Seventeenth-century and especially 18th-century America was notable for the amount of alcoholic beverages consumed, the universality of their use and the high esteem they were accorded. Liquor was food, medicine and social lubricant, and even such a Puritan divine as Cotton Mather called it the "good creature of God." It flowed freely at weddings, christenings and funerals, at the building of churches, the installation of pews and the ordination of ministers.

For example, in 1678 at the funeral of a Boston minister's wife, mourners consumed 51 1/2 gallons of wine (11, p.124); at the ordination of Reverend Edwin Jackson of Woburn, Massachusetts, the guests drank 6 1/2 barrels of cider, along with 25 gallons of wine, 2 gallons of brandy and 4 gallons of rum (12, p.18).

Heavy drinking was also part of special occasions like corn huskings, barn raisings, court and meeting days, and especially militia training days. Workers received a daily allotment of rum, and certain days were set aside for drunken bouts; in some cases, employers paid for the liquor. The tavern was a key institution in every town, the center of social and political life, and all varieties of drink were available.

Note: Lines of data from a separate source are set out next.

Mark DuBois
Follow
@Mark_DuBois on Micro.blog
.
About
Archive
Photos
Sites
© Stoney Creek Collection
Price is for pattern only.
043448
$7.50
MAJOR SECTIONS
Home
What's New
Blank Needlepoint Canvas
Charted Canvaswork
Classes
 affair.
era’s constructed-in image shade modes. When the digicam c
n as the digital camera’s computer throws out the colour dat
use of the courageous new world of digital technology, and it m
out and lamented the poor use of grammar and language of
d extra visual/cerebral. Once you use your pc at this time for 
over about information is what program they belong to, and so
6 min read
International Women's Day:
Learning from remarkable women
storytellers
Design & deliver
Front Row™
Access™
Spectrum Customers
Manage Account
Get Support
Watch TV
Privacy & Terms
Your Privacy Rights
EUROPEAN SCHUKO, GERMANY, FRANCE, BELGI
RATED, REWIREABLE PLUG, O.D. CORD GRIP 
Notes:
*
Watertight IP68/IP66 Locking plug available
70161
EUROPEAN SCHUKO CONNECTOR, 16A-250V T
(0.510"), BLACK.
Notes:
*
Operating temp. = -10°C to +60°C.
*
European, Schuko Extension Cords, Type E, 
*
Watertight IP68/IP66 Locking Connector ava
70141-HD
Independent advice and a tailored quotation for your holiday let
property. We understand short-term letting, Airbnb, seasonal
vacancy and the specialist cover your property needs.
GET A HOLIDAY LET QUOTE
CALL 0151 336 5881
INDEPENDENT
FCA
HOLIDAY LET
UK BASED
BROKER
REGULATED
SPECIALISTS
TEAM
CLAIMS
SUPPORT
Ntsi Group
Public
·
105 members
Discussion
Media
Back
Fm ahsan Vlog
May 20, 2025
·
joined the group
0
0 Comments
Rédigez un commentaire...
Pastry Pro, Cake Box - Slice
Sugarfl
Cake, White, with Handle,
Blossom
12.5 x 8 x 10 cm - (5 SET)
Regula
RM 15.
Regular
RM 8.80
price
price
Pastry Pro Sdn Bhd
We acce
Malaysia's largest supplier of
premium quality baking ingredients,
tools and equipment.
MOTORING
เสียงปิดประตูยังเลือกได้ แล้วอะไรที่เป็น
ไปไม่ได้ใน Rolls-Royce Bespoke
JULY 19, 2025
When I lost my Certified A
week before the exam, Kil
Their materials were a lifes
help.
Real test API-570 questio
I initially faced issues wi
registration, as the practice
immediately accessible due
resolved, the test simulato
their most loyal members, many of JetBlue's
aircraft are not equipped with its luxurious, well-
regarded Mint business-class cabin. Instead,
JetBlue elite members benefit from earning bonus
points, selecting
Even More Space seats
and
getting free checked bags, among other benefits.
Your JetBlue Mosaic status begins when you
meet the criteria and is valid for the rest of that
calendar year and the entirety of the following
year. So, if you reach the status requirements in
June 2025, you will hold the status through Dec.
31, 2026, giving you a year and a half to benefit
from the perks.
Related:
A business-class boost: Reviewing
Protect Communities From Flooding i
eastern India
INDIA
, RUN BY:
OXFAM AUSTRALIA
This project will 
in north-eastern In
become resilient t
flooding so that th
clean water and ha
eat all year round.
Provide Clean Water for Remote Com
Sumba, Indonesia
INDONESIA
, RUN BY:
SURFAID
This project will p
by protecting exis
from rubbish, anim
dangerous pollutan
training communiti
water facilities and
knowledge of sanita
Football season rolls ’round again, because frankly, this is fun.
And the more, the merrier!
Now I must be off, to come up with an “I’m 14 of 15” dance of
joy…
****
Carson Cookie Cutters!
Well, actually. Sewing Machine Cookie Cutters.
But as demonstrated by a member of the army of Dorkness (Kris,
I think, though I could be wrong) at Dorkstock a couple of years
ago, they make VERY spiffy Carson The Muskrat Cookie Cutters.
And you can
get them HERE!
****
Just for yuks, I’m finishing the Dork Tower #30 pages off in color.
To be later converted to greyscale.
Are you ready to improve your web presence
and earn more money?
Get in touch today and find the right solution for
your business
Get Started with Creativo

Americans drank wine, beer, cider and distilled spirits, especially rum. They drank at home, at work and while traveling; they drank morning, noon and night. And they got drunk (13-17).

During the colonial period most people were not concerned with drunkenness; it was neither especially troublesome nor stigmatized behavior. Even the young Benjamin Rush (18, p.22), when still urging moderation in 1772, noted how common and acceptable drunkenness was.

"Why all this noise about wine and strong drink," he wrote, anticipating his readers' complaints. "Have we not seen hundreds who have made it a constant practice to get drunk almost everyday for thirty or forty years, who, not withstanding, arrived to a great age, and enjoyed the same good health as those who have followed the strictest rules of temperance?"

Rush was willing to grant that there were indeed "some instances of this kind." In his rich and thorough study of early American drinking practices, Rorabaugh (13, Chapter 2 ) concluded that "to most colonial Americans inebriation was of no particular importance. William Byrd, for example, noted with equal indifference intoxication among members of the Governor's Council and his own servants."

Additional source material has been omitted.